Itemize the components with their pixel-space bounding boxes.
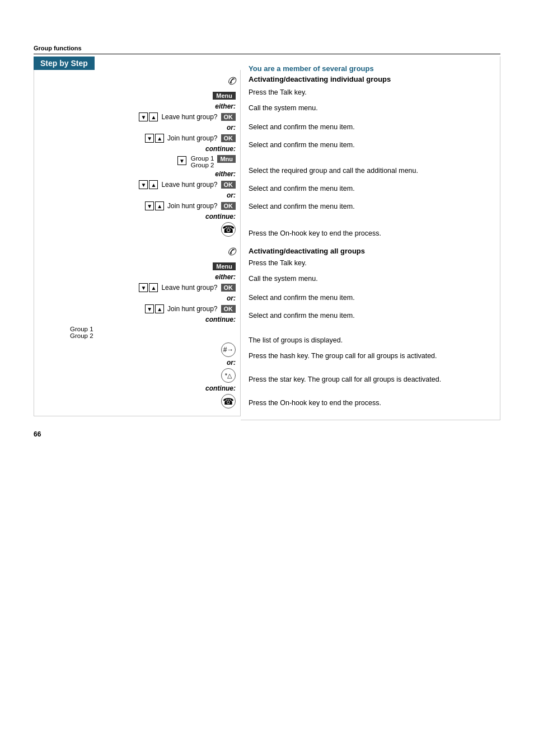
hash-key-icon: #→ [221,342,236,357]
menu-button: Menu [213,92,236,100]
up-arrow-5: ▲ [149,283,158,292]
onhook-icon-1: ☎ [221,222,236,237]
select-join-desc-3: Select and confirm the menu item. [249,311,492,323]
leave-hunt-label-2: Leave hunt group? [161,181,217,189]
talk-key-text-2: Press the Talk key. [249,259,492,269]
mnu-button-1: Mnu [217,155,236,163]
menu-button-2: Menu [213,262,236,270]
star-key-text: Press the star key. The group call for a… [249,375,492,385]
onhook-row-2: ☎ [34,392,240,410]
ok-button-2: OK [221,134,236,142]
list-displayed-text: The list of groups is displayed. [249,336,492,346]
down-arrow-group: ▼ [177,156,186,165]
select-join-text-2: Select and confirm the menu item. [249,202,492,212]
select-leave-desc-1: Select and confirm the menu item. [249,123,492,135]
select-group-text: Select the required group and call the a… [249,166,492,176]
join-hunt-label-1: Join hunt group? [167,134,217,142]
onhook-icon-2: ☎ [221,394,236,408]
talk-key-text: Press the Talk key. [249,88,492,98]
join-hunt-label-2: Join hunt group? [167,202,217,210]
join-hunt-row-2: ▼ ▲ Join hunt group? OK [34,199,240,213]
down-arrow-3: ▼ [139,180,148,189]
nav-arrows-4: ▼ ▲ [145,201,165,210]
onhook-text-1: Press the On-hook key to end the process… [249,229,492,239]
continue-label-4: continue: [34,384,240,392]
leave-hunt-row-2: ▼ ▲ Leave hunt group? OK [34,178,240,191]
talk-key-desc-2: Press the Talk key. [249,259,492,271]
group-select-row: ▼ Group 1 Group 2 Mnu [34,153,240,170]
up-arrow-3: ▲ [149,180,158,189]
either-label-3: either: [34,273,240,281]
system-menu-text: Call the system menu. [249,104,492,114]
hash-key-text: Press the hash key. The group call for a… [249,351,492,361]
hash-row: #→ [34,341,240,359]
up-arrow-2: ▲ [155,134,164,143]
page-number: 66 [34,430,500,438]
bold-title-2: Activating/deactivating all groups [249,247,492,255]
star-row: *△ [34,367,240,384]
hash-key-desc: Press the hash key. The group call for a… [249,351,492,364]
down-arrow-5: ▼ [139,283,148,292]
join-hunt-row-3: ▼ ▲ Join hunt group? OK [34,302,240,316]
continue-label-3: continue: [34,316,240,323]
down-arrow-1: ▼ [139,112,148,121]
continue-label-1: continue: [34,145,240,153]
ok-button-1: OK [221,113,236,121]
section-header: Group functions [34,45,500,54]
or-label-3: or: [34,294,240,302]
down-arrow-2: ▼ [145,134,154,143]
group-list-2: Group 1 Group 2 [70,326,93,339]
select-join-text-3: Select and confirm the menu item. [249,311,492,321]
nav-arrows-3: ▼ ▲ [139,180,159,189]
talk-key-icon-2: ✆ [227,246,236,258]
leave-hunt-row-3: ▼ ▲ Leave hunt group? OK [34,281,240,294]
continue-label-2: continue: [34,213,240,220]
right-column: You are a member of several groups Activ… [241,57,500,420]
bold-title-1: Activating/deactivating individual group… [249,75,492,83]
down-arrow-6: ▼ [145,304,154,313]
either-label-2: either: [34,170,240,178]
up-arrow-1: ▲ [149,112,158,121]
onhook-desc-1: Press the On-hook key to end the process… [249,229,492,241]
join-hunt-label-3: Join hunt group? [167,305,217,313]
leave-hunt-label-3: Leave hunt group? [161,284,217,292]
select-leave-text-1: Select and confirm the menu item. [249,123,492,133]
page: Group functions Step by Step ✆ Menu eith… [0,0,534,472]
leave-hunt-row-1: ▼ ▲ Leave hunt group? OK [34,110,240,124]
star-key-desc: Press the star key. The group call for a… [249,375,492,387]
ok-button-5: OK [221,284,236,292]
talk-key-icon: ✆ [227,75,236,87]
ok-button-4: OK [221,202,236,210]
ok-button-3: OK [221,181,236,189]
ok-button-6: OK [221,305,236,313]
menu-row-2: Menu [34,260,240,273]
up-arrow-4: ▲ [155,201,164,210]
select-join-desc-1: Select and confirm the menu item. [249,140,492,153]
select-join-desc-2: Select and confirm the menu item. [249,202,492,214]
up-arrow-6: ▲ [155,304,164,313]
onhook-desc-2: Press the On-hook key to end the process… [249,398,492,411]
join-hunt-row-1: ▼ ▲ Join hunt group? OK [34,132,240,145]
list-displayed-desc: The list of groups is displayed. [249,336,492,348]
or-label-2: or: [34,191,240,199]
select-group-desc: Select the required group and call the a… [249,166,492,179]
select-leave-text-3: Select and confirm the menu item. [249,293,492,303]
leave-hunt-label-1: Leave hunt group? [161,113,217,121]
talk-key-row-2: ✆ [34,244,240,260]
step-by-step-label: Step by Step [34,57,95,70]
system-menu-desc-2: Call the system menu. [249,274,492,287]
talk-key-desc: Press the Talk key. [249,88,492,100]
menu-row: Menu [34,89,240,102]
group-list-1: Group 1 Group 2 [191,155,214,168]
system-menu-text-2: Call the system menu. [249,274,492,284]
nav-arrows-6: ▼ ▲ [145,304,165,313]
nav-arrows-2: ▼ ▲ [145,134,165,143]
onhook-text-2: Press the On-hook key to end the process… [249,398,492,408]
talk-key-row: ✆ [34,73,240,89]
or-label-4: or: [34,359,240,367]
down-arrow-4: ▼ [145,201,154,210]
onhook-row-1: ☎ [34,220,240,238]
left-column: ✆ Menu either: ▼ ▲ Leave hunt group? OK [34,70,241,416]
nav-arrows-5: ▼ ▲ [139,283,159,292]
colored-title: You are a member of several groups [249,64,492,73]
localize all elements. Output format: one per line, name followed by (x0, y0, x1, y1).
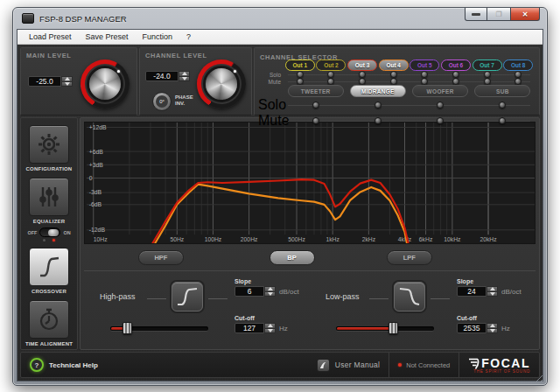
highpass-shape-button[interactable] (172, 282, 203, 312)
highpass-label: High-pass (100, 292, 136, 301)
main-level-value[interactable]: -25.0 (28, 76, 61, 87)
group-solo-button-3[interactable] (437, 102, 444, 108)
output-mute-button-6[interactable] (452, 78, 459, 85)
group-mute-button-4[interactable] (499, 117, 506, 124)
output-solo-button-4[interactable] (390, 71, 397, 78)
lowpass-shape-button[interactable] (394, 282, 425, 312)
output-solo-button-2[interactable] (327, 71, 334, 78)
technical-help-label[interactable]: Technical Help (49, 361, 98, 369)
highpass-section: High-pass Slope (84, 271, 310, 349)
sidebar-item-time-alignment[interactable] (29, 300, 69, 339)
slope-down-button[interactable] (486, 292, 498, 298)
focal-wordmark: FOCAL (481, 356, 530, 370)
channel-level-down-button[interactable] (178, 77, 190, 82)
divider (369, 298, 388, 299)
title-bar[interactable]: FSP-8 DSP MANAGER ❐ ✕ (13, 8, 547, 29)
group-button-woofer[interactable]: WOOFER (412, 85, 468, 97)
output-solo-button-7[interactable] (484, 71, 491, 78)
output-button-6[interactable]: Out 6 (441, 60, 471, 71)
channel-selector-panel: CHANNEL SELECTOR Out 1Out 2Out 3Out 4Out… (254, 47, 540, 116)
group-button-midrange[interactable]: MIDRANGE (350, 85, 406, 97)
group-mute-button-2[interactable] (374, 117, 382, 124)
tab-bp[interactable]: BP (270, 250, 315, 265)
highpass-slope-block: Slope 6 (234, 278, 299, 297)
output-mute-button-7[interactable] (484, 78, 491, 85)
output-button-8[interactable]: Out 8 (503, 60, 533, 71)
sidebar-item-configuration[interactable] (29, 125, 69, 164)
sidebar-label-crossover: CROSSOVER (32, 289, 66, 294)
connection-status: Not Connected (406, 361, 450, 369)
menu-help[interactable]: ? (180, 31, 197, 43)
group-button-tweeter[interactable]: TWEETER (288, 85, 344, 97)
slope-unit: dB/oct (501, 288, 522, 296)
output-solo-button-5[interactable] (421, 71, 428, 78)
phase-invert-button[interactable]: 0° (152, 92, 172, 111)
solo-label: Solo (258, 97, 284, 113)
output-mute-button-3[interactable] (359, 78, 366, 85)
filter-tabs-row: HPF BP LPF (84, 244, 536, 270)
output-mute-button-1[interactable] (297, 78, 304, 85)
close-button[interactable]: ✕ (510, 8, 540, 21)
output-button-1[interactable]: Out 1 (285, 60, 315, 71)
technical-help-icon[interactable]: ? (30, 358, 44, 372)
main-level-stepper: -25.0 (28, 76, 73, 87)
output-solo-button-6[interactable] (452, 71, 459, 78)
lowpass-slope-value[interactable]: 24 (457, 286, 486, 297)
cutoff-down-button[interactable] (264, 329, 276, 334)
down-arrow-icon (65, 82, 70, 86)
sidebar-label-equalizer: EQUALIZER (33, 219, 65, 224)
highpass-cutoff-value[interactable]: 127 (234, 323, 264, 333)
channel-level-knob[interactable] (197, 60, 246, 108)
main-level-down-button[interactable] (61, 82, 73, 88)
main-level-knob[interactable] (80, 60, 130, 108)
group-solo-button-4[interactable] (499, 102, 506, 108)
lowpass-cutoff-value[interactable]: 2535 (457, 323, 486, 333)
tab-lpf[interactable]: LPF (387, 250, 432, 265)
output-solo-button-3[interactable] (359, 71, 366, 78)
output-mute-button-5[interactable] (421, 78, 428, 85)
group-mute-button-3[interactable] (437, 117, 444, 124)
sidebar-item-crossover[interactable] (29, 248, 69, 286)
output-solo-button-8[interactable] (514, 71, 522, 78)
slope-label: Slope (457, 278, 522, 284)
slope-down-button[interactable] (264, 292, 276, 298)
output-solo-button-1[interactable] (297, 71, 304, 78)
output-button-2[interactable]: Out 2 (316, 60, 346, 71)
divider (430, 298, 450, 299)
group-button-sub[interactable]: SUB (474, 85, 530, 97)
output-mute-button-2[interactable] (327, 78, 334, 85)
highpass-cutoff-slider[interactable] (110, 322, 208, 334)
slider-handle[interactable] (122, 322, 132, 334)
eq-on-off-toggle[interactable] (39, 228, 60, 237)
menu-save-preset[interactable]: Save Preset (80, 31, 135, 43)
maximize-button[interactable]: ❐ (487, 8, 510, 21)
output-button-5[interactable]: Out 5 (410, 60, 439, 71)
crossover-main-panel: +12dB+6dB+3dB0-3dB-6dB-12dB10Hz50Hz100Hz… (80, 117, 540, 350)
group-mute-button-1[interactable] (312, 117, 319, 124)
minimize-button[interactable] (465, 8, 487, 21)
output-mute-button-8[interactable] (514, 78, 522, 85)
svg-text:500Hz: 500Hz (288, 236, 305, 242)
output-button-3[interactable]: Out 3 (347, 60, 377, 71)
output-mute-button-4[interactable] (390, 78, 397, 85)
lowpass-cutoff-slider[interactable] (336, 322, 434, 334)
output-button-4[interactable]: Out 4 (379, 60, 409, 71)
highpass-cutoff-block: Cut-off 127 (234, 315, 288, 333)
user-manual-link[interactable]: User Manual (335, 360, 381, 369)
group-solo-button-2[interactable] (374, 102, 382, 108)
sidebar-item-equalizer[interactable] (29, 178, 69, 216)
channel-level-value[interactable]: -24.0 (145, 71, 178, 81)
filter-controls: High-pass Slope (84, 270, 536, 349)
cutoff-down-button[interactable] (486, 329, 498, 334)
group-solo-button-1[interactable] (312, 102, 319, 108)
output-button-7[interactable]: Out 7 (472, 60, 502, 71)
up-arrow-icon (65, 77, 70, 80)
menu-function[interactable]: Function (136, 31, 179, 43)
highpass-slope-value[interactable]: 6 (234, 286, 264, 297)
menu-load-preset[interactable]: Load Preset (23, 31, 78, 43)
divider (458, 353, 459, 377)
tab-hpf[interactable]: HPF (138, 250, 184, 265)
gear-icon (36, 131, 62, 158)
cutoff-label: Cut-off (457, 315, 510, 321)
slider-handle[interactable] (388, 322, 398, 334)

## PROBLEM TO WORK ON
Gather each line in the data that holds the string "talk".

## COMPLETED TASK
talk-key-text-2: Press the Talk key. [249,259,492,269]
talk-key-text: Press the Talk key. [249,88,492,98]
talk-key-desc-2: Press the Talk key. [249,259,492,271]
talk-key-icon-2: ✆ [227,246,236,258]
talk-key-icon: ✆ [227,75,236,87]
talk-key-row-2: ✆ [34,244,240,260]
talk-key-desc: Press the Talk key. [249,88,492,100]
talk-key-row: ✆ [34,73,240,89]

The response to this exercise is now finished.